La sentenza in Corte di Cassazione

Giovedì 21 Marzo 2024 di Teodora Poeta
La Corte di Cassazione

Non riuscirono a portar via dall’ ufficio postale di Atri, in provincia di Teramo, 7.600 euro in contanti perché bloccati dalla polizia che intervenne prima che la banda potesse darsi alla fuga con l’auto lasciata in strada. Una dinamica che secondo i difensori dei tre malviventi, tutti all’epoca arrestati in flagranza di reato, avrebbe dovuto configurare una tentata rapina e non così come invece è stata loro contestata una rapina consumata. A sconfessare questa tesi i giudici della Cassazione davanti ai quali è stato presentato il ricorso dopo che i tre, tutti originari di Cerignola, lo scorso maggio si sono visti confermare dalla Corte d’Appello dell’Aquila la sentenza di condanna che era stata emessa pochi mesi prima dal gup di Teramo con il rito abbreviato ad un totale di 17 anni e 4 mesi di reclusione.

I giudici della Suprema corte recentemente hanno infatti dichiarato inammissibili i ricorsi, ribadendo che «il delitto di rapina si consuma nel momento in cui la cosa sottratta cade nel dominio esclusivo del soggetto agente, anche se per breve tempo e nello stesso luogo in cui si è verificata la sottrazione, e pur se, subito dopo il breve impossessamento, il soggetto agente sia costretto ad abbandonare la cosa sottratta per l’intervento dell’avente diritto o della forza pubblica».


Quella sera, era ottobre del 2021, i tre rapinatori, che all’epoca avevano 33, 31 e 29 anni, sono entrati nell’ ufficio postale di Atri centro quasi in orario di chiusura, intorno alle 19, vestiti con le tute del 118, travisati in volto con le mascherine chirurgiche e armati di pistole giocattolo, ma prive del tappo rosso.
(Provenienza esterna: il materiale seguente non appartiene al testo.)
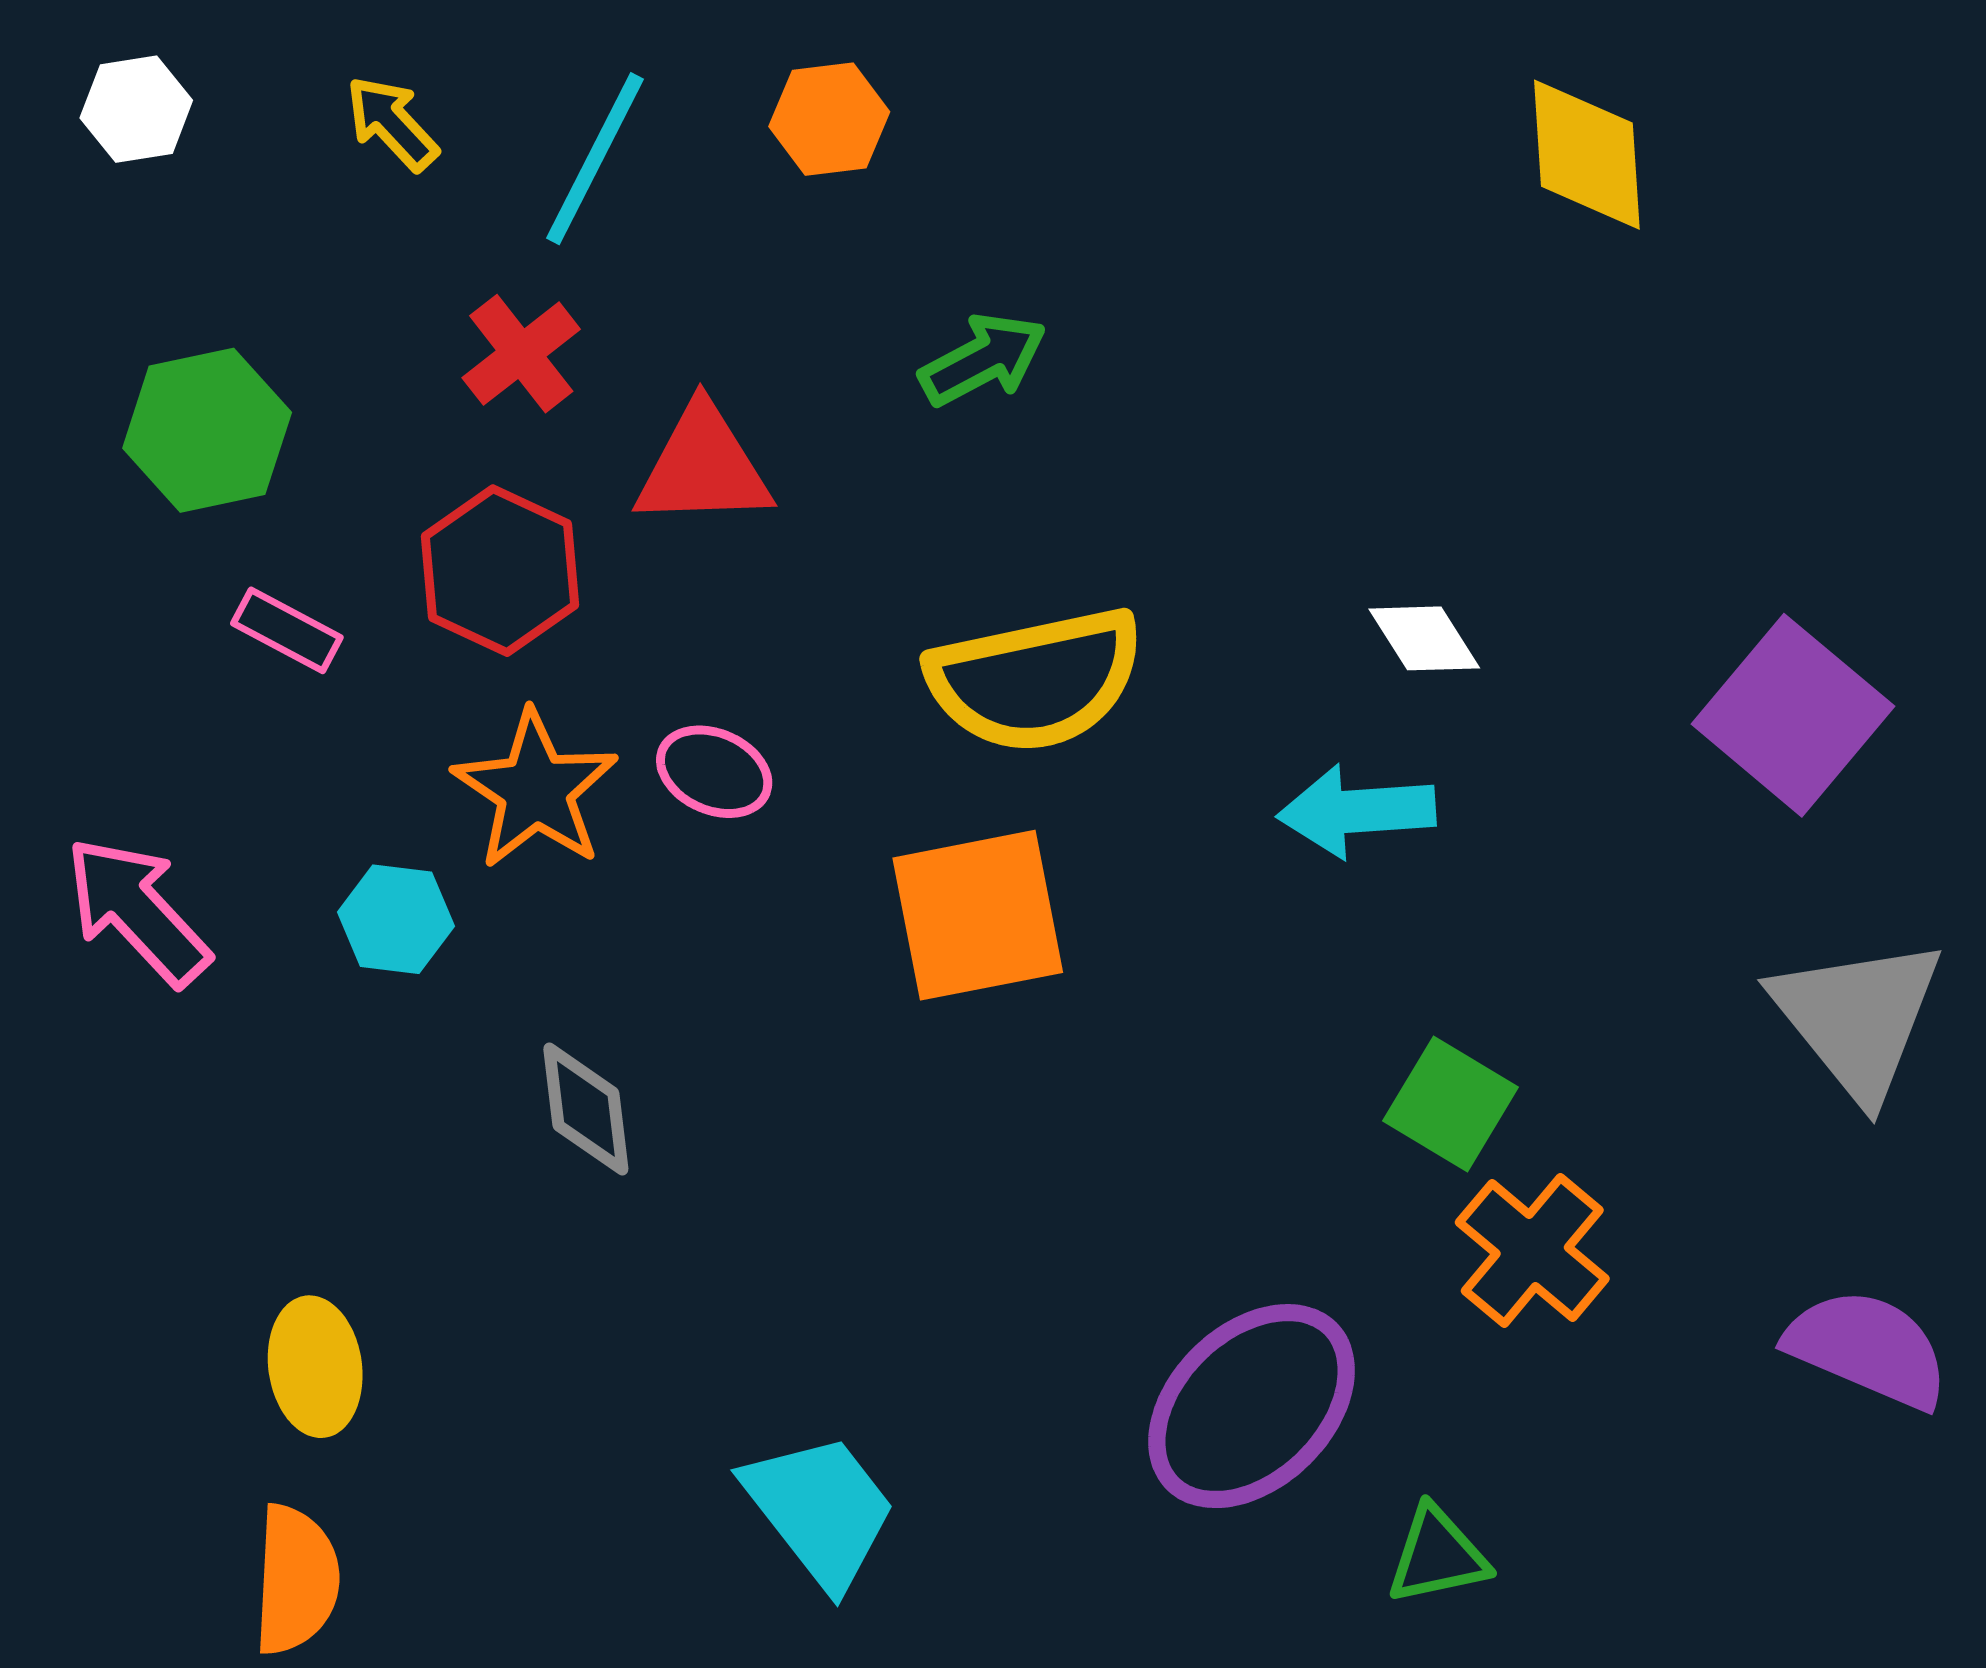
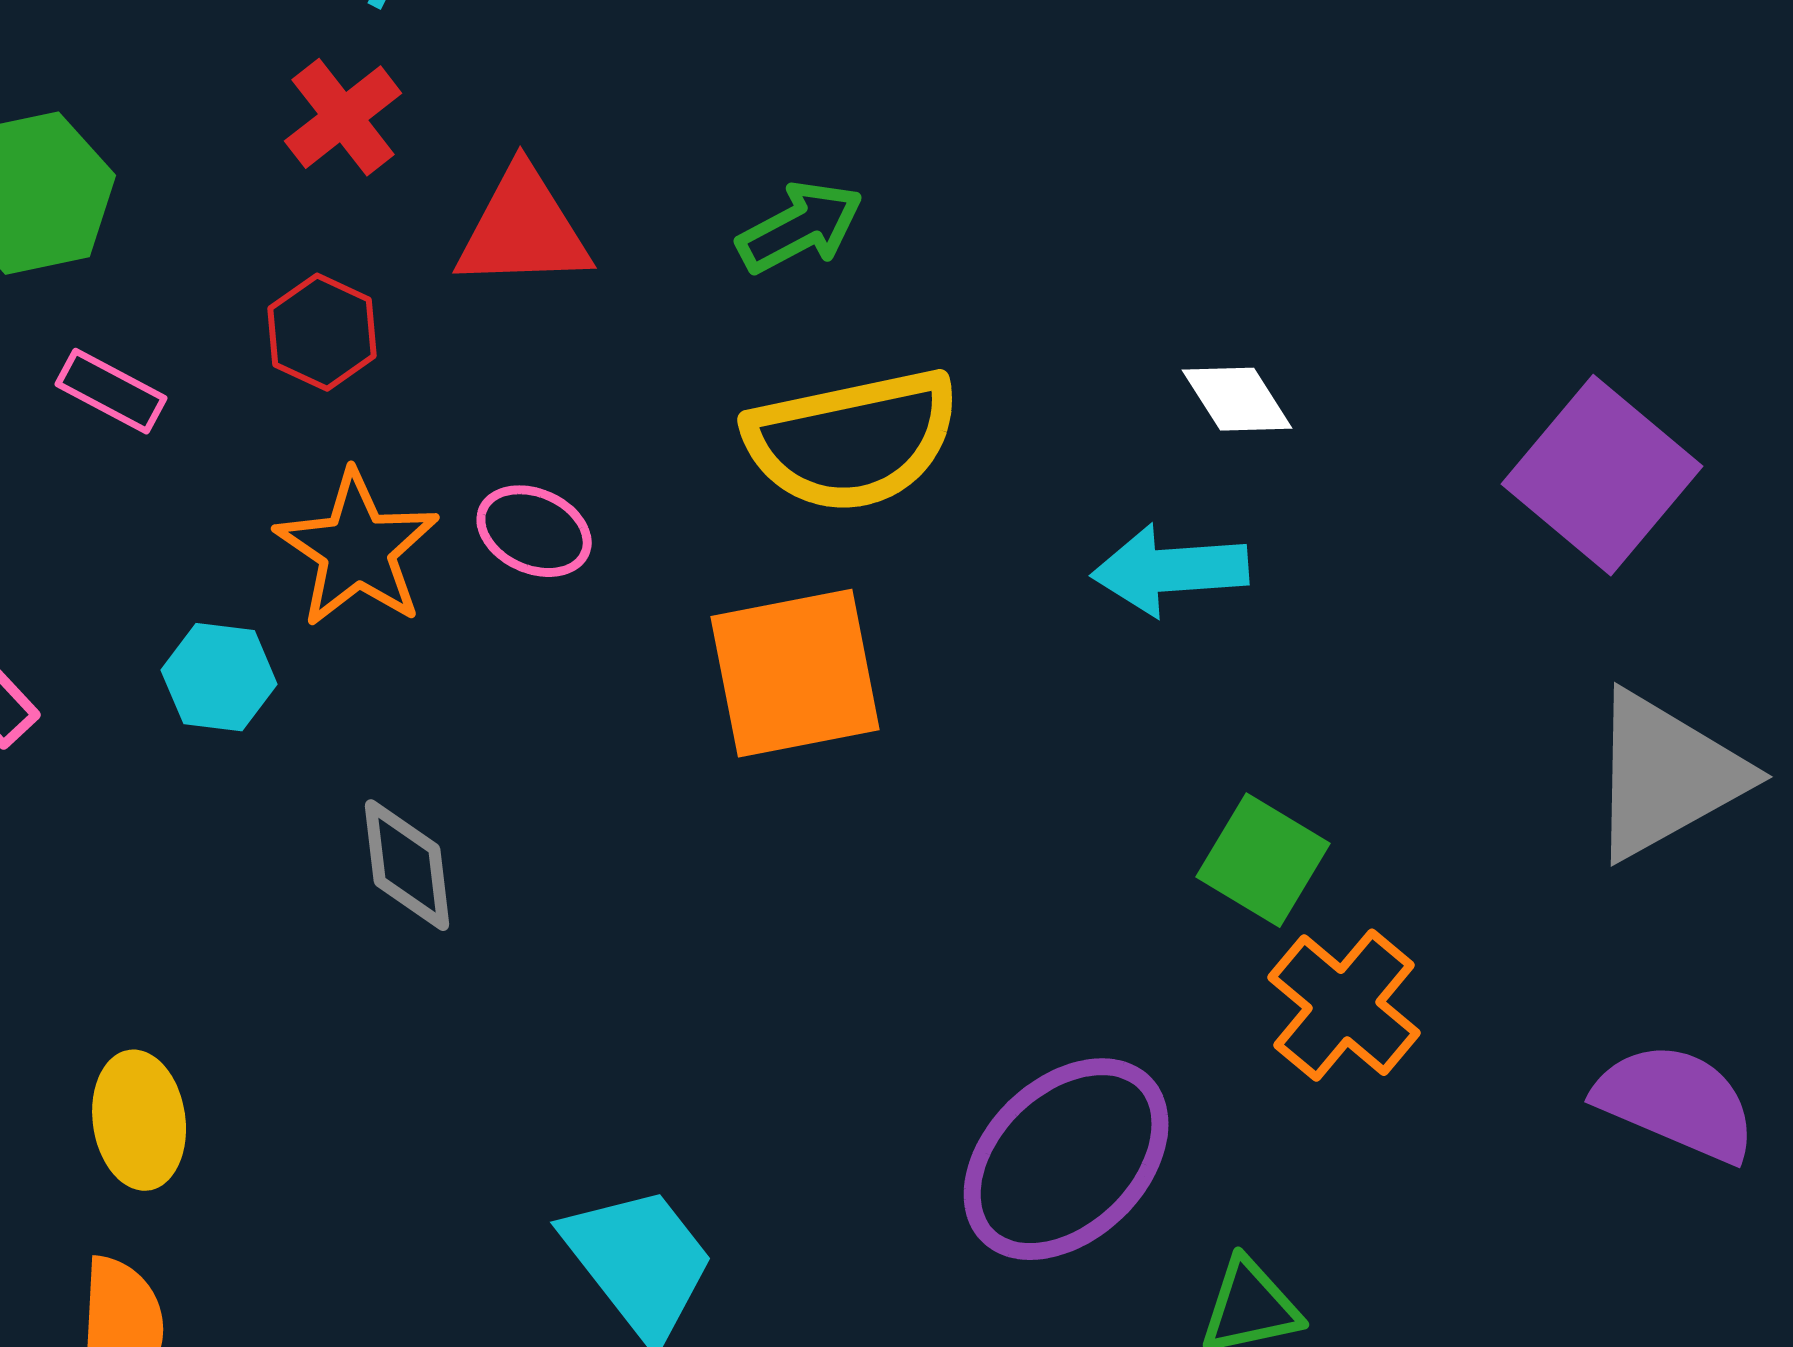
green arrow: (983, 360) -> (800, 227), moved
red hexagon: (500, 571) -> (322, 332), size x0.7
gray triangle: (1858, 1018) -> (1666, 775), turned 40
Il loro obiettivo era quello di riuscire a prendere l’ingente denaro custodito nel caveau, circa 215mila euro, e nell’Atm, circa 115mila euro, così come la direttrice stessa, presente durante la rapina, ha riferito poi a sommarie informazioni. Ma il colpo è andato diversamente perché fuori dall’ ufficio postale un passante ha notato la scena e ha chiamato immediatamente le forze dell’ordine. Ad intervenire sono state le pattuglie del commissariato di Atri che sono riuscite poi ad entrare e bloccare i malviventi che nel frattempo avevano colpito alla testa con il calcio di una delle pistole giocattolo un impiegato, ferendolo. I ricorsi in Cassazione si sono basati su un unico motivo, ossia che la rapina fosse stata solo tentata e non consumata poiché, in pratica, i 7.600 euro è vero, sì, che ce li avevano loro, ma «non ne potevano disporre autonomamente in quanto l’azione non era stata portata a termine e stazionavano ancora negli uffici delle Poste», hanno sostenuto i difensori degli imputati.
«Il fatto che lo specifico obiettivo iniziale dell’azione degli imputati potesse essere costituito dall’impossessamento delle somme che erano contenute nel caveau e nell’Atm dell’ ufficio postale non esclude che, con una risoluzione estemporanea, insorta in ragione dell’evolversi dell’azione - segnatamente, del fatto che, nel corso di essa, la direttrice dell’ ufficio postale si era trovata a detenere una busta contenente la somma di 7.600 euro - gli stessi si siano determinati a impossessarsi, dietro minaccia, di tale somma e ne abbiano effettivamente acquisito l’autonoma disponibilità, così consumando il delitto di rapina della stessa somma», hanno, invece, scritto i giudici della Cassazione.